Jakarta, CNN Indonesia -- Anggota Komisi II DPR fraksi Partai Persatuan Pembangunan Achmad Baidowi menyatakan bahwa Komisi Pemilihan Umum (KPU) mesti mematuhi hasil rapat dengar pendapat perihal eks koruptor tetap dapat mendaftar sebagai calon anggota legislatif.
Sebelumnya, rapat dengar pendapat (RDP) antara Komisi II dengan KPU, Bawaslu, dan Kemendagri menyimpulkan mantan napi korupsi tetap dapat mendaftar sebagai caleg pada Pemilu 2019.
Menurut Baidowi, KPU tidak bisa mencantumkan larangan bagi mantan napi korupsi yang ingin menjadi caleg dalam Peraturan KPU (PKPU).
ADVERTISEMENT
SCROLL TO CONTINUE WITH CONTENT
"Hasil RDP sesuai UU MPR, DPR, dan DPRD (MD3) wajib diikuti," kata Baidowi saat dihubungi CNNIndonesia.com, Rabu (23/5).
Baidowi mengatakan bahwa Komisi II setuju dengan semangat KPU yang berencana melarang mantan napi korupsi menjadi caleg. Namun, jika itu diterapkan, bakal bertabrakan dengan Pasal 240 Undang-undangNomor 7 tahun 2017 tentang Pemilu. Dalam pasal tersebut, tidak ada larangan eks koruptor yang ingin menjadi caleg.

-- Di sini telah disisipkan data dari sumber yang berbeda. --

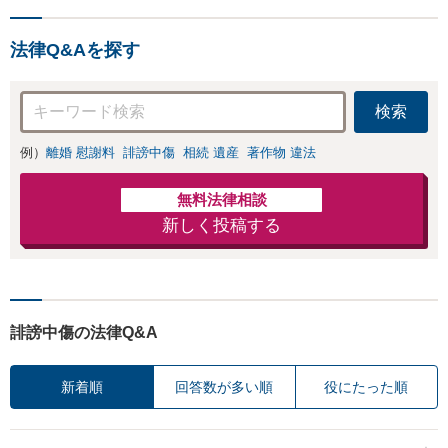
負担を軽減「弁護
お店の風評被害対
士の交渉で慰謝料
策／売り上げ低下
金額アップ／減額
法律Q&Aを探す
防止のために尽
交渉も対応可」
力」加害者側の対
【完全個室対応】
応可：開示請求の
検索
意見照会が来たと
きの対処法、被害
例）
離婚 慰謝料
誹謗中傷
相続 遺産
著作物 違法
者との示談交渉
無料法律相談
新しく投稿する
誹謗中傷の法律Q&A
新着順
回答数が多い順
役にたった順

Baidowi menegaskan bahwa PKPU merupakan peraturan turunan dari Undang-undang Pemilu. Karenanya, muatan PKPU tidak boleh bertentangan dengan undang-undang tersebut.
"Jangan biasakan kita menabrak undang-undang. KPU sebagai lembaga negara harus bekerja sesuai UU tidak ada yang lain," ucapnya.
Sementara itu, anggota Komisi II Fraksi Partai Golkar Firman Soebagyo mengatakan hal serupa. Menurutnya, KPU mesti menghormati kesimpulan RDP.
"Sebenarnya rapat konsultasi kan harus mengikat karena kita membuat kesepakatan," ucap Firman saat dihubungi
CNNIndonesia.com, Rabu (23/5).
Senada dengan Baidori, Firman juga mengatakan bahwa PKPU tidak boleh bertentangan dengan UU Pemilu. Terlebih, katanya, KPU merupakan pelaksana UU. DPR dan pemerintah yang membuat UU.
"Kalau tetap memasukkan larangan, KPU melanggar UU dan itu ada konsekuensinya," ucap Firman.
Firman keberatan jika fraksi Golkar disebut memberikan jalan kepada mantan napi korupsi menjadi caleg. Golkar, katanya, setuju bahwa pemilu dapat lebih bersih jika eks koruptor tidak ikut dalam kontestasi. Namun UU Pemilu tidak mengatur tentang itu.
Menurut Firman ada langkah lain yang bisa ditempuh demi menciptakan pemilu yang bersih dan tidak menabrak undang-undang yang ada.
"Fraksi partai Golkar mengusulkan agar KPU bersurat kepada semua partai agar tidak mencalonkan mantan narapidana sebagai Caleg. Itu solusinya," kata Firman.
Sebelumnya, KPU berencana melarang mantan napi korupsi mendaftar sebagai calon anggota legislatif pada Pemilu 2019. KPU bertekad memasukkan larangan itu dalam PKPU.
Namun, Komisi II DPR berpendapat lain dalam rapat dengar pendapat, Selasa (22/5). Begitu pun dengan sikap Bawaslu dan Kemendagri. Menurut mereka, KPU tidak dapat memuat larangan itu lantaran UU No. 7 tahun 2017 tentang Pemilu tidak melarang eks koruptor menjadi caleg.